──────── Data records

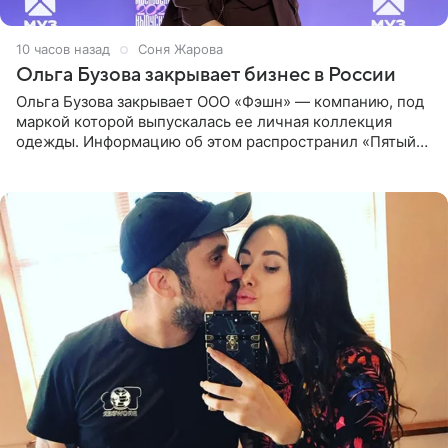
10 часов назад
Соня Жарова
Ольга Бузова закрывает бизнес в России
Ольга Бузова закрывает ООО «Фэшн» — компанию, под
маркой которой выпускалась ее личная коллекция
одежды. Информацию об этом распространил «Пятый
канал». Фирму зарегистрировали 13 ноября 2012 года. В
списке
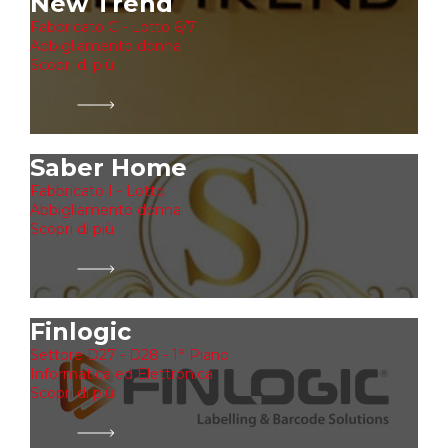
New Trend
Fabbricato C - Lotto 6/7
Abbigliamento donna
Scopri di più
Saber Home
Fabbricato I - Lotto
Abbigliamento donna
Scopri di più
Finlogic
Settore D27 - D28 - 1° Piano
Informatica ed Elettronica
Scopri di più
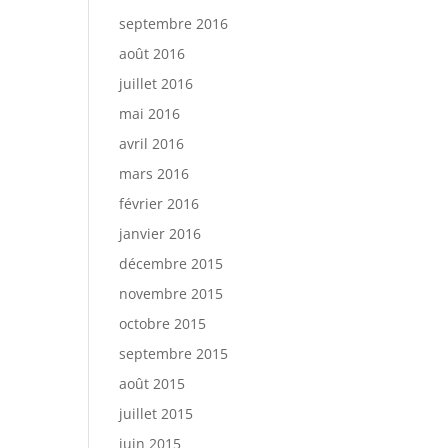
septembre 2016
août 2016
juillet 2016
mai 2016
avril 2016
mars 2016
février 2016
janvier 2016
décembre 2015
novembre 2015
octobre 2015
septembre 2015
août 2015
juillet 2015
juin 2015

────────────────

- Work to be completed:
Set down all records verbatim, omitting images.

- Response for this exercise:
10 часов назад
Соня Жарова
Ольга Бузова закрывает бизнес в России
Ольга Бузова закрывает ООО «Фэшн» — компанию, под
маркой которой выпускалась ее личная коллекция
одежды. Информацию об этом распространил «Пятый
канал». Фирму зарегистрировали 13 ноября 2012 года. В
списке
New Trend
Fabbricato C - Lotto 6/7
Abbigliamento donna
Scopri di più
Saber Home
Fabbricato I - Lotto
Abbigliamento donna
Scopri di più
Finlogic
Settore D27 - D28 - 1° Piano
Informatica ed Elettronica
Scopri di più
septembre 2016
août 2016
juillet 2016
mai 2016
avril 2016
mars 2016
février 2016
janvier 2016
décembre 2015
novembre 2015
octobre 2015
septembre 2015
août 2015
juillet 2015
juin 2015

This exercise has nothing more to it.